In Summary
  • In what may eventually see a change of the site as we know it, an announcement made this week by Instagram’s parent company Facebook stated that the provisional feature will be applicable in Australia, Brazil, Canada, Ireland, Italy, Japan and New Zealand.
  • In the countries affected by the test phase, an Instagram user can click on a button to see how many people have “liked” his or her post and who they are, but that information is not visible to other users.
  • While many were in agreement with Instagram’s experimental feature, not everyone applauded the move, as witnessed in comments under the post announcing it.

The decision by social networking site Instagram to experiment with a feature that hides the number of 'likes' on posts and also keeps private the count of people who have watched a video has triggered debate on the race for popularity on social networks.

In what may eventually see a change of the site as we know it, an announcement made this week by Instagram’s parent company Facebook stated that the provisional feature will be applicable in Australia, Brazil, Canada, Ireland, Italy, Japan and New Zealand.

The BBC reports that the new feature has been applying to Canadian users since May.

NO PRESSURE

Ms Mia Garlick, the Facebook director of policy in Australia and New Zealand, told the BBC that Instagram expects to have relaxed users as a result of the modification.

“We hope this test will remove the pressure of how many likes a post will receive so that you can focus on sharing the things you love,” she said.

In the countries affected by the test phase, an Instagram user can click on a button to see how many people have “liked” his or her post and who they are, but that information is not visible to other users.

“We’re looking forward to learning more about how this change might benefit everyone’s experience on Instagram,” stated Facebook.

Ms Garlick said the goal is to ensure users feel less judged and for Instagram to see “whether this change can help people focus less on likes and more on telling their story”.

WELL-BEING

As more smartphones land in the hands of Kenyans, the image-sharing social media site is fast-becoming the go-to platform for those who love to share bits of their lives in photos and videos.
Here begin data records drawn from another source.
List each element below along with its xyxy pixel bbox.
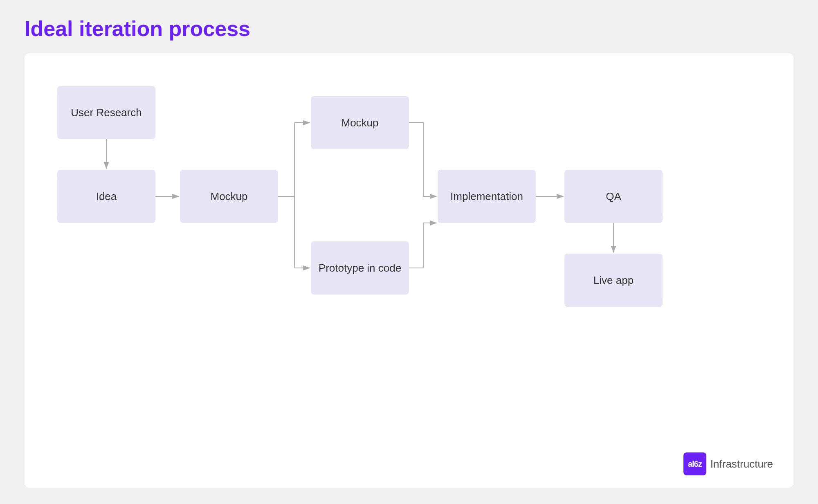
node-live-app: Live app <box>564 254 663 307</box>
page-title: Ideal iteration process <box>25 16 793 41</box>
node-mockup-left: Mockup <box>180 170 278 223</box>
node-implementation: Implementation <box>438 170 536 223</box>
node-qa: QA <box>564 170 663 223</box>
node-user-research: User Research <box>57 86 155 139</box>
brand-label: Infrastructure <box>710 458 773 470</box>
brand-logo: al6z <box>683 452 706 475</box>
brand-area: al6z Infrastructure <box>683 452 773 475</box>
node-mockup-top: Mockup <box>311 96 409 149</box>
diagram-container: User Research Idea Mockup Mockup Prototy… <box>25 53 793 488</box>
node-idea: Idea <box>57 170 155 223</box>
node-prototype: Prototype in code <box>311 241 409 295</box>
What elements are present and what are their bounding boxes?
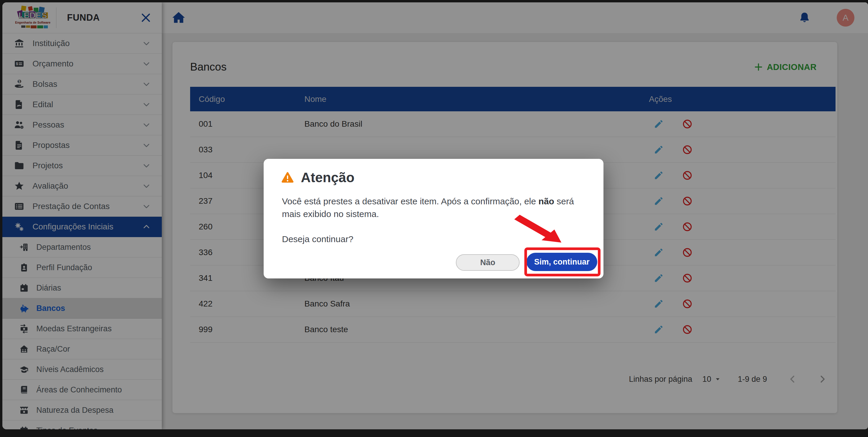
annotation-highlight-box	[524, 247, 600, 276]
dialog-question: Deseja continuar?	[282, 234, 353, 244]
dialog-title: Atenção	[301, 169, 354, 185]
screenshot-stage: LEDES Engenharia de Software FUNDA Insti…	[0, 0, 868, 437]
warning-icon	[281, 171, 294, 184]
cancel-button[interactable]: Não	[456, 254, 520, 271]
annotation-arrow	[513, 214, 563, 244]
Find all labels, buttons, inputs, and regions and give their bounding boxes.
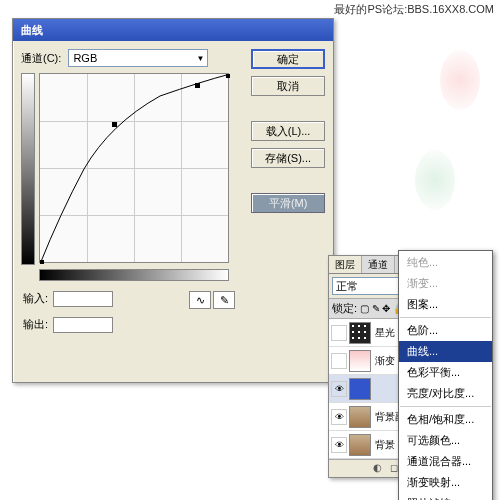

Other social media sites popular in Kenya that rely on “likes” and comments are Facebook and Twitter.

The likes are usually in the form of a thumbs up or love button and emojis (images used in electronic messages). Some influential users who have monetised their social media accounts use rely on such statistics to get clients and account for the online work assigned.

The reception of such posts — usually by “likes”, video views and comments — has a considerable impact on a person’s well-being.

In fact, a 2017 study on 1,479 young people by the UK’s Royal Society for Public Health revealed that Instagram may be fuelling a mental health crisis with its features.

EFFECTS

Mr Fabio Ogachi, a lecturer at the psychology department of Kenyatta University, did a related study in Kenya in 2015.